We can expect a 9% fall in housing prices within two years in Europe.

Although the the real effect of mortgage rates on house prices in Europe. is uneven, Scope Rating, based on research from the European Central Bank (ECB), indicates that we can expect to see higher energy prices. 9% decrease of the average value of houses in Europe within two years.

“Average annualized price growth over the past four quarters remains in the double digits, but the trend is reversingSome countries, mainly in the Nordics, saw QoQ declines in the third quarter and the trend strengthened in the last three months of 2022,” says Mathias Pleissner, deputy head of covered bonds at Scope.

According to research published in the September 2022 ECB Economic Bulletin, a one percentage point increase in mortgage rates causes house prices to fall by around 5% (after two years) and fall by 8 % of housing investment.

She further specifies that “the dynamics of the housing market are very sensitive to mortgage rates”.. And this historic trend is even more pronounced in a low interest rate environment.

Thus, given the outlook, “we can expect a 9% drop in average values ​​in two years, because that’s where we are: mortgage rates are coming out of their historic lows and, according to the ECB, they rose more sharply than ever in the first half of 2022,” he says.

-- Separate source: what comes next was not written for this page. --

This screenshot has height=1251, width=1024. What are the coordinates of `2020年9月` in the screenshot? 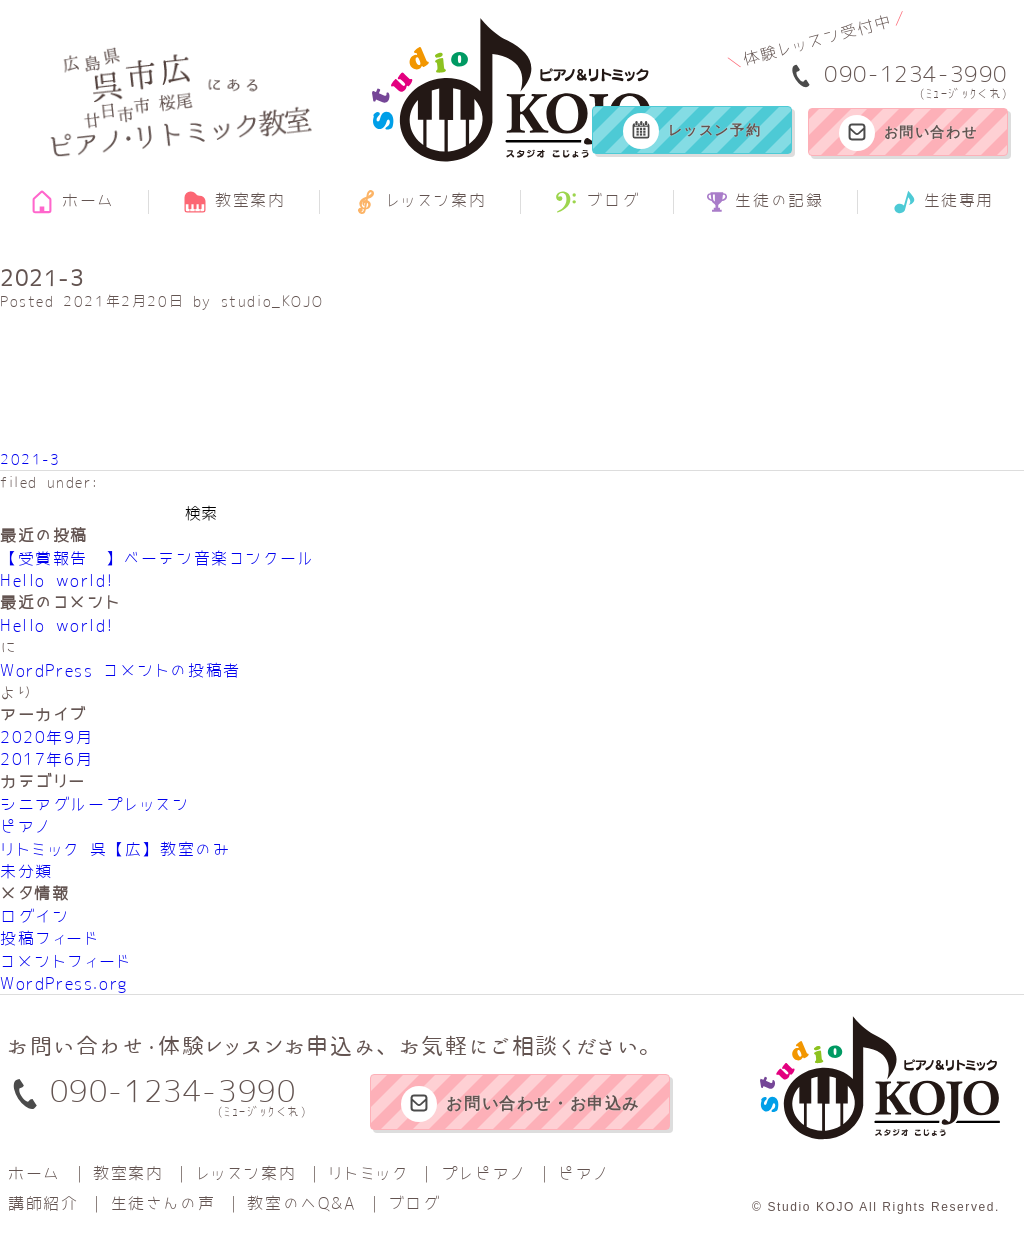 It's located at (46, 737).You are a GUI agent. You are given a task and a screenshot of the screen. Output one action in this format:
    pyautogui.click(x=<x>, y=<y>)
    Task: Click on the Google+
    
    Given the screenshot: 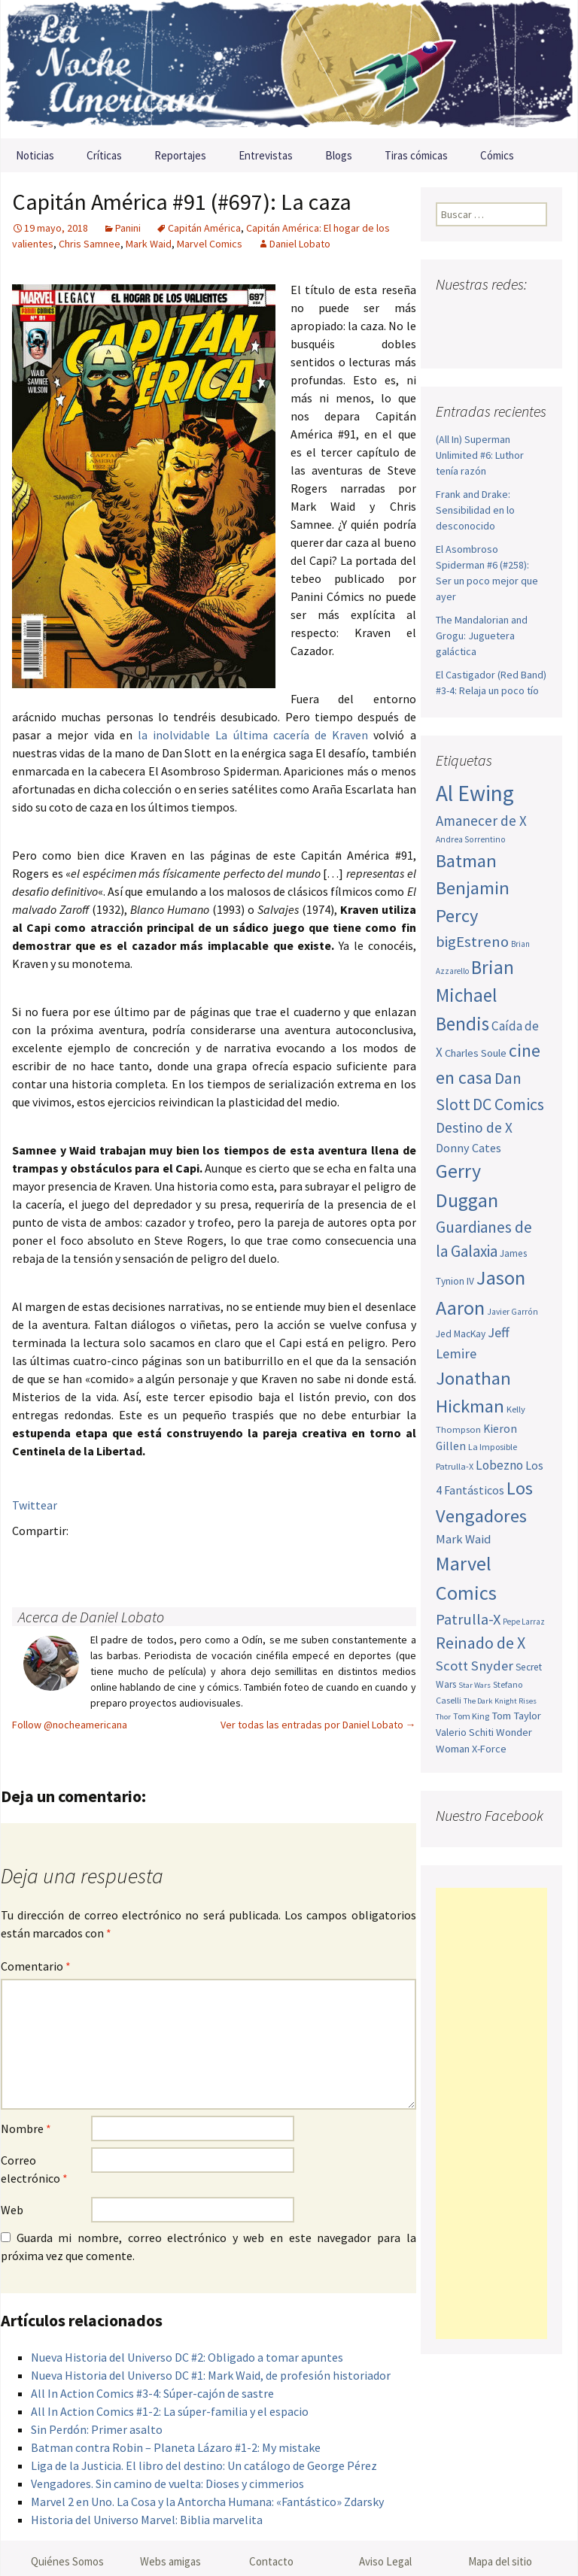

Nevertheless, we face a very unequal market. Looking at different countries, some markets are more vulnerable than others to interest rate increases.

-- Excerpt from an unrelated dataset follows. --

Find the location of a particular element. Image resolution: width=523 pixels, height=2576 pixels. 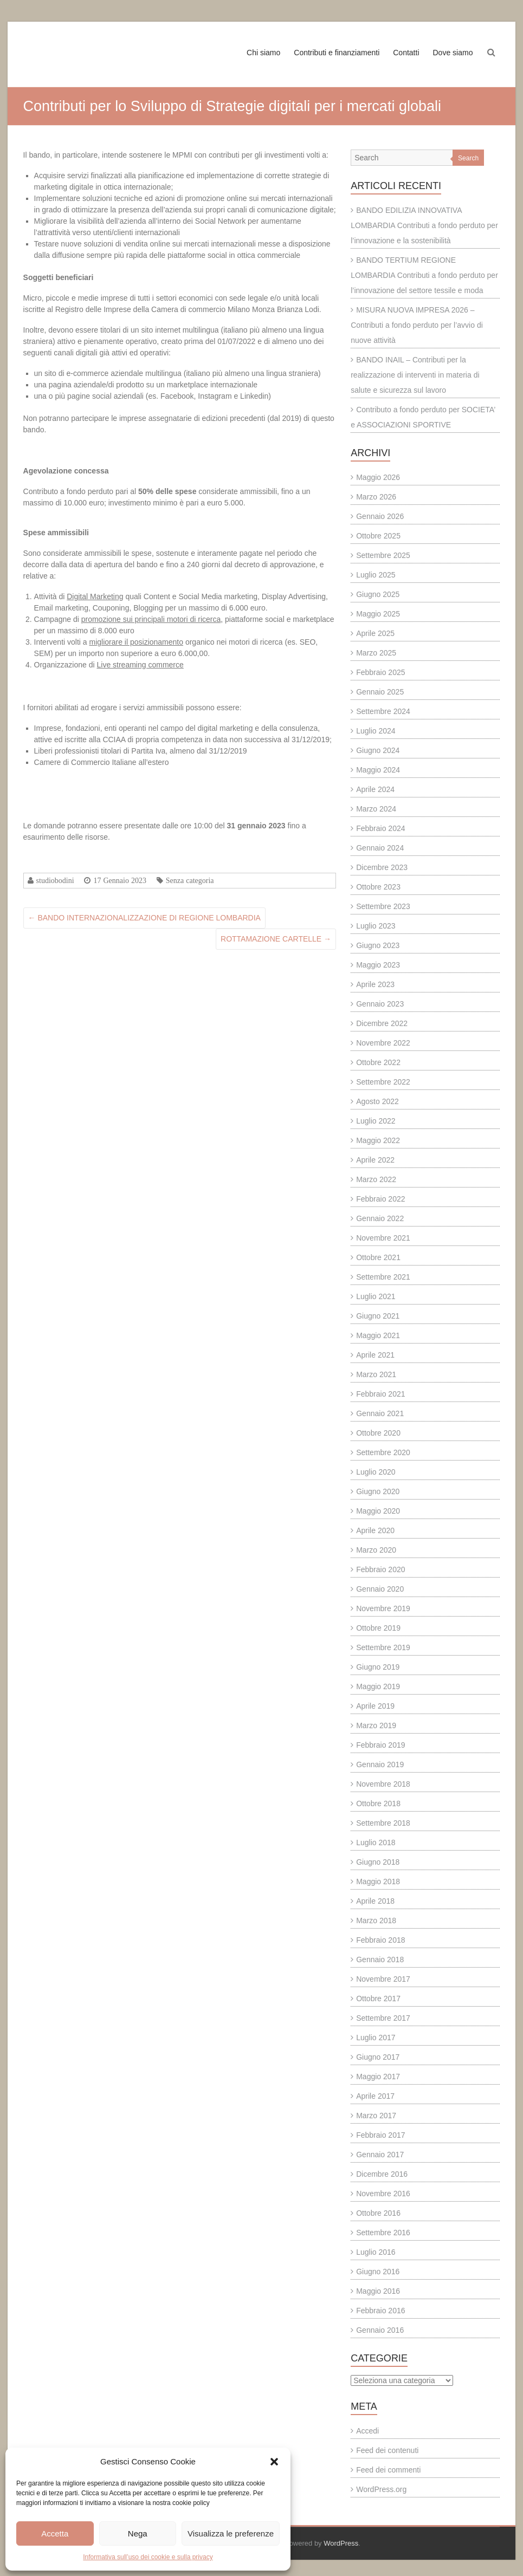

Thus, the map proposed by Scope suggests that Norway, Sweden and Luxembourg have the greatest structural vulnerability to mortgage risks stemming from affordability shocks and falling values. On another side, Denmark, Netherlands and Portugal also present greater structural challenges compared to other European countries. Meanwhile, peripheral eurozone countries (Spain, Italy and Greece) show relatively strong metrics. In Eastern Europe, the real estate sector presents moderate structural risks.

Added to this is another factor: “The majority of homeowners in Eastern and Southern Europe own a home, but without a mortgage. This contrasts with northern European countries such as Norway, the Netherlands, Sweden and Denmark, where more than 75% of homeowners have a mortgage. As a result, households in these countries are also the most indebted in Europe,” says Pleissner.

About the the diversity of housing finance In Europe, the share of floating rate loans has increased in some countries over the past decade. “This is especially true for the Nordic countries, which are still variable rate mortgage markets and where fixed rate loans are a niche product.